Isabel Ahm is a Danish furniture designer with an enthusiasm for everyday life and a focus on human needs. Being a child of the Danish design tradition, she strives to create functional and poetic furniture and products with a twist.

She is educated as a furniture architect from the Royal Danish Academy of Art, School of Architecture, Department of Design in 2007. She lives in Copenhagen with her husband, daughter and spotted dog.

Have you always known what you wanted to do in life?

I have always been interested in form and even when I was a little girl, I had projects going on. As nobody in my family were into design, I didn’t think of it as an option as a profession until I got the opportunity to have the subject in school.

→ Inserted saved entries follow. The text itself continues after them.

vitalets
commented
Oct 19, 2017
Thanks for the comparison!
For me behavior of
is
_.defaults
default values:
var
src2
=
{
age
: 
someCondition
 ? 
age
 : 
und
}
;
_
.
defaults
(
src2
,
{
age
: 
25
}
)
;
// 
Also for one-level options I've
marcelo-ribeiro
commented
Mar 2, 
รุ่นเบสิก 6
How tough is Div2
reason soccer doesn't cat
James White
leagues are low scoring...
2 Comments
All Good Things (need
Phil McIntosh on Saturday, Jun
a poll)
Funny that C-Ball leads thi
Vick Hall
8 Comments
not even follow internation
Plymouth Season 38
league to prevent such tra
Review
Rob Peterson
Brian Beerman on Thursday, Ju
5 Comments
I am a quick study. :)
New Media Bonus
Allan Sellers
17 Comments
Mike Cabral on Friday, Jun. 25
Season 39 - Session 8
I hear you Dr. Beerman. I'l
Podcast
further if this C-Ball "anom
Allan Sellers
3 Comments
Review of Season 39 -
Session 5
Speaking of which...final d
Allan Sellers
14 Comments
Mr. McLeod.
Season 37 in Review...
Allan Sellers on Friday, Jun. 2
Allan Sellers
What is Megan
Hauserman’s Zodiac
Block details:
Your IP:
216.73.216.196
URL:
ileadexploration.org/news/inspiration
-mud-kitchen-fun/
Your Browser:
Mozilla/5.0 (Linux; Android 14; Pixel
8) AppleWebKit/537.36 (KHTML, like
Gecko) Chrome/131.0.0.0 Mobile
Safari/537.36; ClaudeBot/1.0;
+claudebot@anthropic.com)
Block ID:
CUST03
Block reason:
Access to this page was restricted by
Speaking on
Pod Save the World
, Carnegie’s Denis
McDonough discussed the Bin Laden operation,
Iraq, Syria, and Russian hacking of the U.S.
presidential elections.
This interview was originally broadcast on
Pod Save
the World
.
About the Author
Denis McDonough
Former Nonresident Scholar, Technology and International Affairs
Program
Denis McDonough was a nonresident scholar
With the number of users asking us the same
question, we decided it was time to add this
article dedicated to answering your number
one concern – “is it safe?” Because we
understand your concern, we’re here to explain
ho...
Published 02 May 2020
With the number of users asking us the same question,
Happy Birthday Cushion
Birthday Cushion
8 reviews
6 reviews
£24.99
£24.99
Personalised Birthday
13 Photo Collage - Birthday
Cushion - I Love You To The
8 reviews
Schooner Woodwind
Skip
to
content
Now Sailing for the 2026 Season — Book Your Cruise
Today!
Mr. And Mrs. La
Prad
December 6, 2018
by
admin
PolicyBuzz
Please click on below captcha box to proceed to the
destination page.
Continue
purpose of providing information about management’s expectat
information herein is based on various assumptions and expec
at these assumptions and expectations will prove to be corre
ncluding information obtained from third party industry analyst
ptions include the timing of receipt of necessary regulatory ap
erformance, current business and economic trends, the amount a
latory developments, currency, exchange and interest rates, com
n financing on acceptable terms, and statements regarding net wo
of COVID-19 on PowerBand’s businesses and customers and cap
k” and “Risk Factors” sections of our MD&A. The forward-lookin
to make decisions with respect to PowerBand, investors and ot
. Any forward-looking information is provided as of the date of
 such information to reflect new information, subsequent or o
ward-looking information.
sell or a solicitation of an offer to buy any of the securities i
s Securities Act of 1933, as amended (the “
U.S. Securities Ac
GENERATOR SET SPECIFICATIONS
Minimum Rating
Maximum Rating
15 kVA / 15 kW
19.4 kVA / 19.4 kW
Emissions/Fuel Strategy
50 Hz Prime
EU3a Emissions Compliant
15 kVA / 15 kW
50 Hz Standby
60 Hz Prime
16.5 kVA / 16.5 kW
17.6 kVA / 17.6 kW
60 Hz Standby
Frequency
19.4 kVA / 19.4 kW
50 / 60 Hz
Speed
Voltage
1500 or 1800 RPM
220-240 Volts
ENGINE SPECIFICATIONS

When I was 17, I entered the IB school Atlantic College in Wales. I took Art & Design on High Level. From there on, there was no doubt in my mind about what I wanted to do.

What was it about design that made your mind up?

I like the combination of construction, form, user insight, materials, heritage, art and science fiction.

What drives you as a person?

I think I have three drivers. Firstly, I am driven by building the world I’d like to live in. Whether that be furniture, society or food production. I have always been into science fiction and fantasy, and if you think about it, design and architecture is in a way science fiction, as we build for tomorrow. In the past, designers and architects discussed ideas about utopia and sincerely aimed to build for what they perceived was “the good life”. I try to think like that when I design.

Secondly, I am also driven by making things happen. I enjoy when ideas come to life. Weather that be tables, morning parties, wikieditathons, chairs, discussion fora or teaching my dog new tricks.

Thirdly, I like to have fun and enjoy what I’m doing. And I just love designing furniture.

Why did you start making furniture?

I was hooked from the first time I made a furniture piece at the school of architecture, I simply love it. To me, furniture is the ultimate category. It is a sculpture that must function. Furniture have major impact on space, mood and they are the objects that are the most in contact with our bodies. It is this relation between human and object that tickles me.

You say that you make your designs based upon studies on the human behaviour – why is that important to you?

I believe that furniture should be tailored for people. Tailored functionally and emotionally, and in order to do that, I need to know what moves people and how we act.

What does design and ethics mean to you?

Design and Ethics to me is about one of the paradoxes of design in our time. The world doesn’t need more things and WE don’t really need more things. So how can we just keep producing like the planet is doing fine? I think that we designers should be at the forefront at being conscious about the dynamics of consumerism and try to steer it in a direction where we buy less, choose well and make it last, as Vivienne Westwood puts it.”

Can you tell us about your first creations?

The first furniture I made was a cell phone furniture. It was at the time of Nokia and Sony Ericsson, and I had observed that people were very disturbing when they walked around and talked on their phones. The user studies took place at the school and was just basically looking at my teachers and co-students speaking on the phone. I didn’t know about design anthropology at that time, so methodologically it was all pretty rock and roll.

One of my other early projects, was concentration furniture for primary school. I did a thorough research process including participatory and non participatory observation, design games, etc.

Where do you go to find inspiration?

My inspiration generally derives from two different fields, behaviour and nature. I spend hours in the woods studying transitions and constructions that I transfer to my pieces. I strive to balance the masculine and the feminine, the gritty and the organic, the exotic and the Scandinavian. The objective is harmony.

If you should give an advice to a person who haven’t found the passion/path of life what should it be?

First of all, I believe in a revival of the renaissance person. That you can have many passions and it is in the combination of the fields and knowledge, that new things and ideas emerge.

The idea that there is ONE passion in life, is in my perspective a narrow minded approach. So my advice would be to go with where the fun is. Look at what you are doing, when you are really having a good time (and no, I don’t mean drinking rose and smoking cigarettes) but look at what activities makes you feel good and makes you feel you are doing something meaningful.